Oscar-winner Sean Penn also dons red lipstick, heavy black eye make-up and a wig to transform himself into an 80s rock star trying to track down the Nazi guard who brutalized his father in Italian-born Paolo Sorrentino’s This Must be the Place.

Meanwhile, Depp will be on hand in Cannes for the world premiere of the fourth instalment of the Pirates of the Caribbean series. US director Rob Marshall’s Pirates of the Caribbean: On Stranger Tides also stars Penelope Cruz.

France’s first lady Carla Bruni has a cameo role in Woody Allen’s romantic comedy Midnight in Paris, which is to open the festival next Wednesday.

This means the opening night could become something of a French state affair if Bruni and her husband, Nicolas Sarkozy decide to grace the Croisette, Cannes’ beachside boulevard.

But with a presidential election looming, the talk at the festival is that it might not be the right political moment for the Sarkozys to be seen at such a lavish event.

Besides, the festival has also decided to screen French director Paris-born Xavier Durringer’s La Conquete, which lampoons Sarkozy and his rise to power. Both La Conquete and Midnight in Paris are not included in the festival’s main competition.

It also remains unclear whether troubled Hollywood star Mel Gibson will make an appearance at the Cote d’Azur resort.

Gibson plays a depressed man who can only communicate through a puppet beaver in Jodie Foster’s quirky new movie The Beaver. The film screens out of competition.

A total of 49 feature films from 33 different countries including 44 world premieres are to be screened across Cannes’ main sections this year with a record four women directors vying for the Palme d’Or.

This includes Australian director Julia Leigh’s Sleeping Beauty about student who becomes a prostitute but tries to sleep through her assignations.

Two years after his movie AntiChrist with its genital mutilation and a talking fox rocked Cannes, Denmark’s von Trier is back at the festival this year with Melancholia, a sci-fi family melodrama set against a planet threatening to collide with earth.

Spanish director Pedro Almodovar it seems pulled out all stops to have his latest and 18th film La Piel Que Habito (The Skin I live In) ready for this year’s festival.

Spanish-turned-Hollywood star Antonio Banderas headlines La Piel Que Habito as a plastic surgeon bent on revenge for his wife’s fiery death in a car accident and who develops a new skin.
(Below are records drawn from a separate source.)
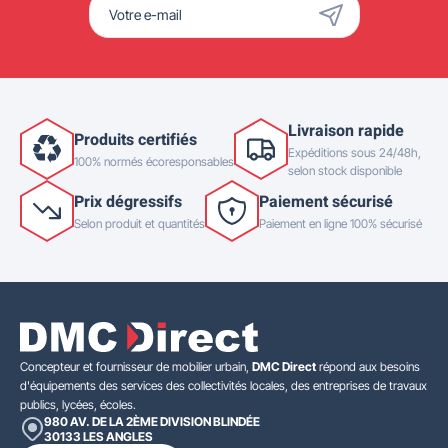
Livraison rapide
Produits certifiés
Expéditions sous 24/48h,
100% normés écoresponsables
selon stock disponible
Prix dégressifs
Paiement sécurisé
Selon produit et quantités
Paiement en ligne 100% sécurisé
Concepteur et fournisseur de mobilier urbain,
DMC Direct
répond aux besoins
d'équipements des services des collectivités locales, des entreprises de travaux
publics, lycées, écoles.
980 AV. DE LA 2ÈME DIVISION BLINDÉE
30133
LES ANGLES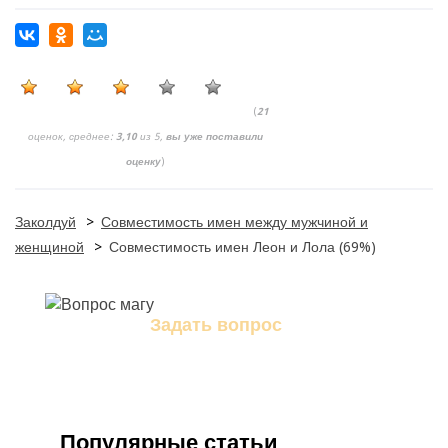
(
21
оценок, среднее:
3,10
из 5,
вы уже поставили
оценку
)
Заколдуй
>
Совместимость имен между мужчиной и
женщиной
>
Совместимость имен Леон и Лола (69%)
Задать вопрос
Задайте свой вопрос магу
Популярные статьи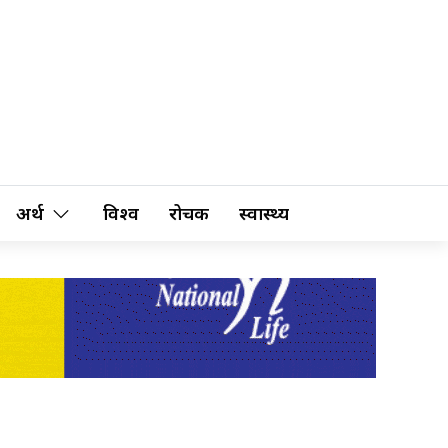
अर्थ
विश्व
रोचक
स्वास्थ्य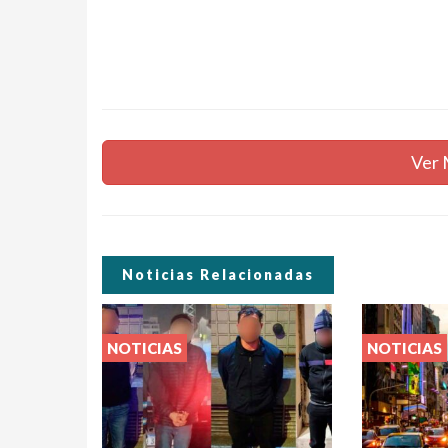
Ver 
Noticias Relacionadas
NOTICIAS
NOTICIAS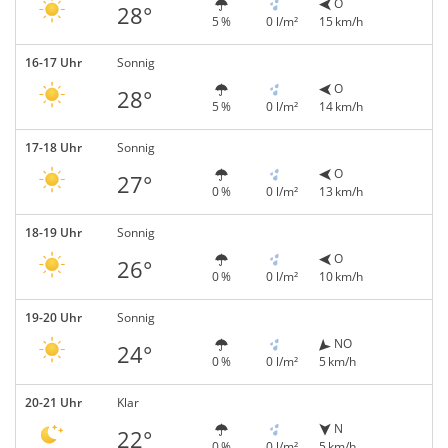
O
28°
5 %
0 l/m²
15 km/h
16-17 Uhr
Sonnig
O
28°
5 %
0 l/m²
14 km/h
17-18 Uhr
Sonnig
O
27°
0 %
0 l/m²
13 km/h
18-19 Uhr
Sonnig
O
26°
0 %
0 l/m²
10 km/h
19-20 Uhr
Sonnig
NO
24°
0 %
0 l/m²
5 km/h
20-21 Uhr
Klar
N
22°
0 %
0 l/m²
5 km/h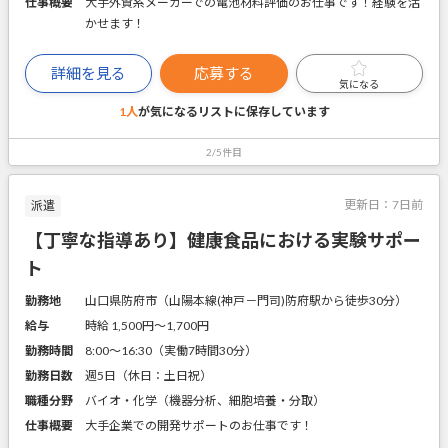
仕事概要
大手外資系メーカーでの電池材料評価のお仕事です！経験を活
かせます！
詳細を見る
応募する
気になる
1人
が気になるリストに
保存しています
2/5件目
更新日：
7日前
派遣
【丁寧な指導あり】健康食品における実験サポー
ト
勤務地
山口県防府市（山陽本線(神戸－門司)防府駅から徒歩30分）
給与
時給 1,500円〜1,700円
勤務時間
8:00～16:30（実働7時間30分）
勤務日数
週5日（休日：土日祝）
職種分野
バイオ・化学（機器分析、細胞培養・分取）
仕事概要
大手企業での開発サポートのお仕事です！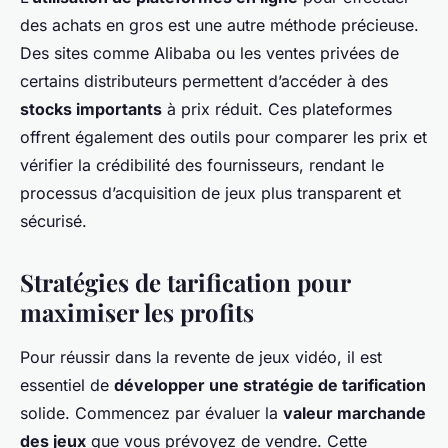
des achats en gros est une autre méthode précieuse.
Des sites comme Alibaba ou les ventes privées de
certains distributeurs permettent d’accéder à des
stocks importants
à prix réduit. Ces plateformes
offrent également des outils pour comparer les prix et
vérifier la crédibilité des fournisseurs, rendant le
processus d’acquisition de jeux plus transparent et
sécurisé.
Stratégies de tarification pour
maximiser les profits
Pour réussir dans la revente de jeux vidéo, il est
essentiel de
développer une stratégie de tarification
solide. Commencez par évaluer la
valeur marchande
des jeux
que vous prévoyez de vendre. Cette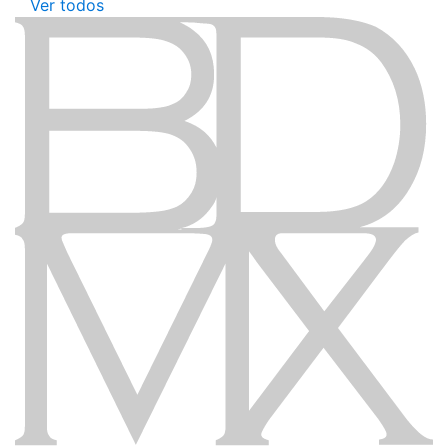
Ver todos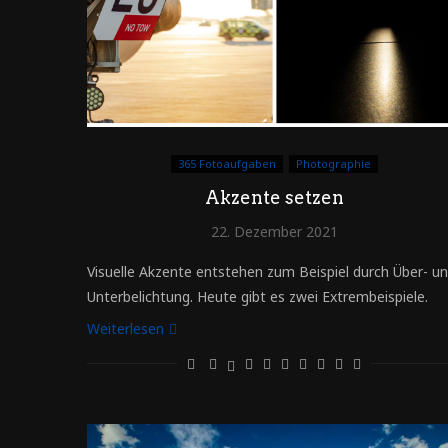
365 Fotoaufgaben
Photographie
Akzente setzen
22. Dezember 2021
Visuelle Akzente entstehen zum Beispiel durch Über- u
Unterbelichtung. Heute gibt es zwei Extrembeispiele.
Weiterlesen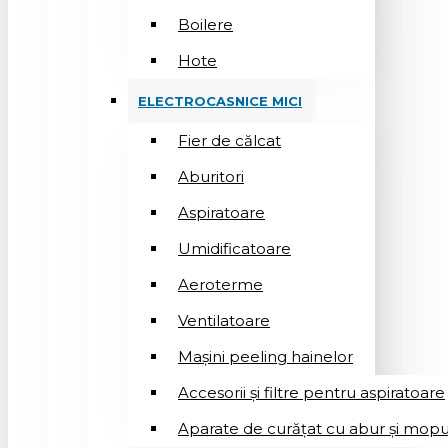
Boilere
Hote
ELECTROCASNICE MICI
Fier de călcat
Aburitori
Aspiratoare
Umidificatoare
Aeroterme
Ventilatoare
Mașini peeling hainelor
Accesorii și filtre pentru aspiratoare
Aparate de curățat cu abur și mopu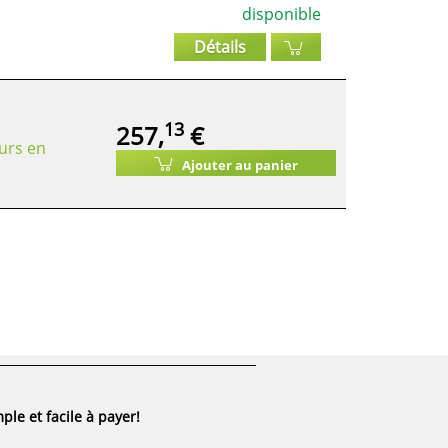
disponible
Détails
13
257,
€
urs en
Ajouter au panier
ple et facile à payer!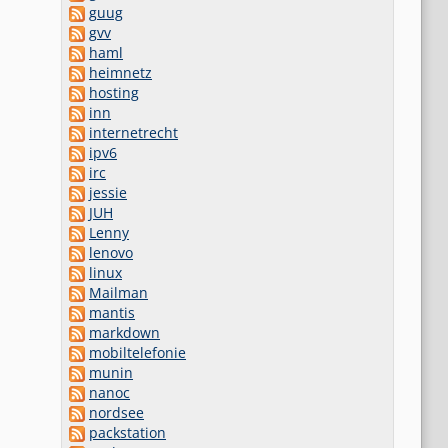
guug
gvv
haml
heimnetz
hosting
inn
internetrecht
ipv6
irc
jessie
JUH
Lenny
lenovo
linux
Mailman
mantis
markdown
mobiltelefonie
munin
nanoc
nordsee
packstation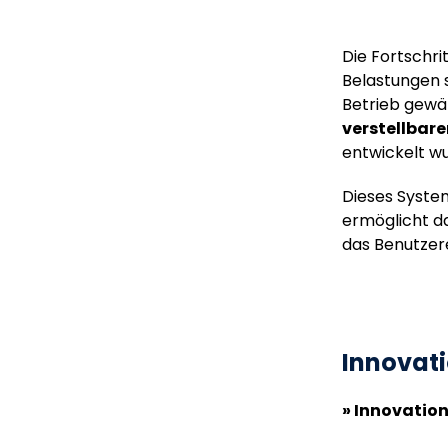
Die Fortschri
Belastungen 
Betrieb gewäh
verstellbare
entwickelt w
Dieses System
ermöglicht d
das Benutzere
Innovati
» Innovation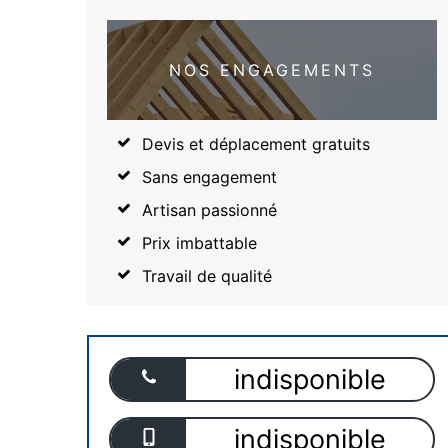
NOS ENGAGEMENTS
Devis et déplacement gratuits
Sans engagement
Artisan passionné
Prix imbattable
Travail de qualité
indisponible
indisponible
But Cannes is also about picking the next big thing in cinema so as well as the big guns of the film business the main competition also includes films from new emerging directors such as US-born Israeli director Joseph Cedar, whose 2007 anti-war Beaufort was nominated for an Oscar.

Likewise, Scottish director Lynne Ramsay’s We Need to Talk About Kevin, which stars Tilda Swinton as a mother whose child goes on a shooting rampage.

Ramsay has been steady gaining international recognition following her critically acclaimed 1999 Ratcatcher about a young boy traumatised by the death of a friend.